Wylan Cyprien, l’emblème
Les supporters de Reims ne l’aiment probablement pas, mais ils ne l’oublieront pas de suite. Lors de la 4e journée, le jeune international U19 a égalisé pour Lens d’une mine dans la lucarne gauche de Placide, pour se qui s’est terminé en fête du football au Stade de la Licorne d’Amiens (4-2). « Mon but ? C’est clair qu’il est pas mal, mais ce n’est pas un aboutissement » expliquait le jeune homme à La Voix du Nord après la victoire lensoise. À seulement 19 ans, le jeune Guadeloupéen est installé dans le onze de base d’Antoine Kombouaré depuis trois matchs, série d’invincibilité en cours pour les Sang et Or. Débarqué du Paris FC en 2008, il avait déjà réussi à disputer 29 matchs toutes compétitions confondues la saison passée. Pour son coéquipier et concurrent Pierrick Valdivia, qui s’est exprimé après la victoire contre Reims sur Lensois.com, pas de doute, le gamin va faire une belle carrière : « Il apprend tous les jours et reste à l’écoute des anciens. Il ne peut que réussir car il vient à l’entraînement avec la banane. » Plus qu’un nouveau titulaire, Wylan Cyprien est aujourd’hui un symbole d’espoir pour le Racing : interdit de recruter, le club doit s’appuyer sur son centre de formation pour espérer quelque chose de la saison en cours. Cyprien n’est qu’un exemple parmi d’autres de cette jeunesse lensoise qui profite des déboires administratifs et financiers du club pour se faire une place au soleil…

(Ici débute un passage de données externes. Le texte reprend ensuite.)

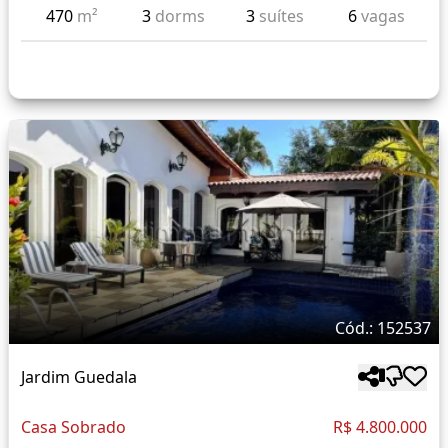
470
m²
3
dorms
3
suítes
6
vagas
Cód.: 152537
Jardim Guedala
Casa Sobrado
R$ 4.800.000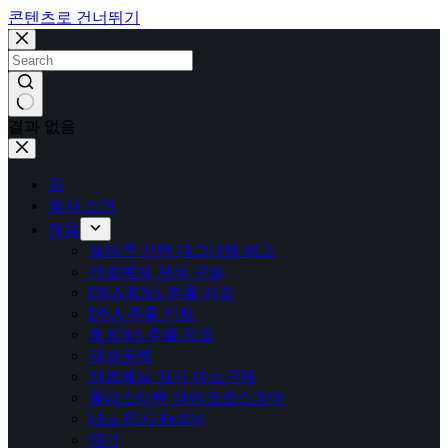
콘텐츠로 건너뛰기
결과 없음
집
회사 소개
제품
실리콘 기반 마그네틱 비드
카르복실 자석 구슬
DNA/RNA 추출 키트
DNA 추출 키트
총 RNA 추출 키트
자성유체
카르복실 자기 미소구체
폴리스티렌 마이크로스피어
나노 PEG-Fe3O4
악기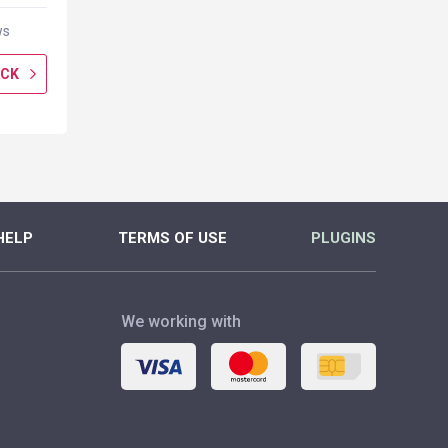
ws
2316 reviews
1 rev
ACK
GET CASHBACK
GET CASH
MORE
MORE
HELP
TERMS OF USE
PLUGINS
We working with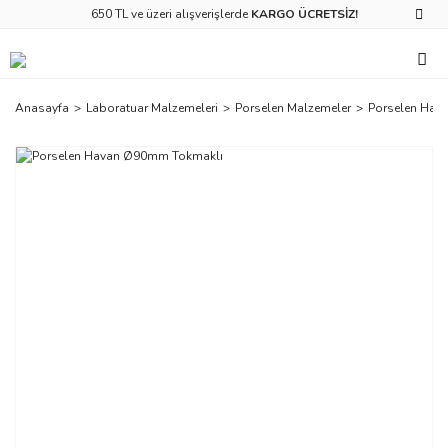
650 TL ve üzeri alışverişlerde
KARGO ÜCRETSİZ!
Anasayfa
Laboratuar Malzemeleri
Porselen Malzemeler
Porselen Hav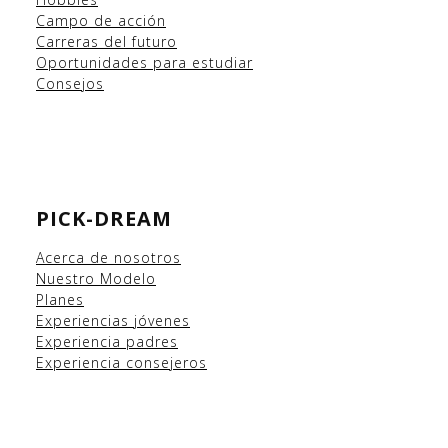
Campo
de acción
Carreras del futuro
Oportunidades para estudiar
Consejos
PICK-DREAM
Acerca de nosotros
Nuestro Modelo
Planes
Experiencias
jóvenes
Experiencia padres
Experiencia consejeros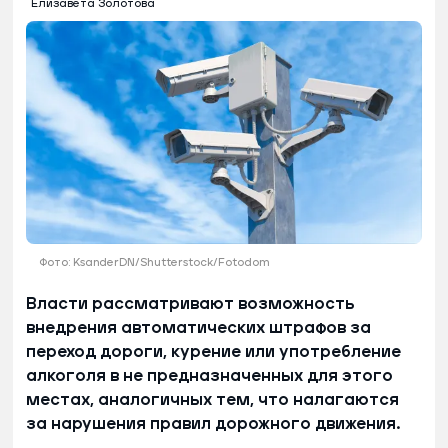
Елизавета Золотова
Фото: KsanderDN/Shutterstock/Fotodom
Власти рассматривают возможность
внедрения автоматических штрафов за
переход дороги, курение или употребление
алкоголя в не предназначенных для этого
местах, аналогичных тем, что налагаются
за нарушения правил дорожного движения.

Adamo Coulibaly, le grand voyageur
Seulement six buts en Ligue 2 la saison passée, 33 ans au compteur. Quand Mister Mammedov rêvait tout haut de Falcao, les supporters lensois n’imaginaient sûrement pas qu’ils feraient la saison de Ligue 1 avec Adamo Coulibaly comme maître artificier. Passé professionnel sur le tard, en 2007 avec l’équipe belge de St-Trond, l’attaquant franco-ivoirien s’est fait connaître entre 2009 et 2013 sous les couleurs de Debrecen, avec lequel il a gagné des titres sur la scène hongroise – deux championnats et trois coupes nationales notamment – et surtout disputé la Ligue des champions. Avec 4 buts au total dans la compétition reine du football européen, Coulibaly fait aussi bien que Radamel Falcao, comme quoi rien ne sert d’aller chercher le bonheur trop loin… Coulibaly fait ses matchs sans rechigner : cinq titularisations, de la présence physique contre les défenses adverses et un but contre Reims… Et puis quelqu’un qui a travaillé de nuit dans l’usine Peugeot de Poissy quand il jouait pour l’AS Poissy de Karl Olive est sûrement plus adapté au projet lensois qu’un enfant gâté colombien qui fuit la Ligue des champions comme la peste.